» **Task**: Please give again, exactly and only, the stretch of lines from the one containing "Find the location" to the end of the entries below.

» **Saved entries**:
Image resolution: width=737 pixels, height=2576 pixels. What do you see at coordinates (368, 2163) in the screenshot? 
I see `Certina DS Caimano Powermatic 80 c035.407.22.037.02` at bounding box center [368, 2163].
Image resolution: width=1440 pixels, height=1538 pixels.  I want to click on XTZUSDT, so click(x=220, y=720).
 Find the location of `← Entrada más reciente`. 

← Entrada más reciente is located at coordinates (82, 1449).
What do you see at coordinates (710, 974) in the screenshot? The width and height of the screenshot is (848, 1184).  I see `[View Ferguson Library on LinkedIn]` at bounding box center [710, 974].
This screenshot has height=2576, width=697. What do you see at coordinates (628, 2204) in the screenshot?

» **Reply to the task**:
 Find the location of `← Entrada más reciente`. 

← Entrada más reciente is located at coordinates (82, 1449).
What do you see at coordinates (710, 974) in the screenshot? The width and height of the screenshot is (848, 1184).  I see `[View Ferguson Library on LinkedIn]` at bounding box center [710, 974].
This screenshot has height=2576, width=697. What do you see at coordinates (628, 2204) in the screenshot?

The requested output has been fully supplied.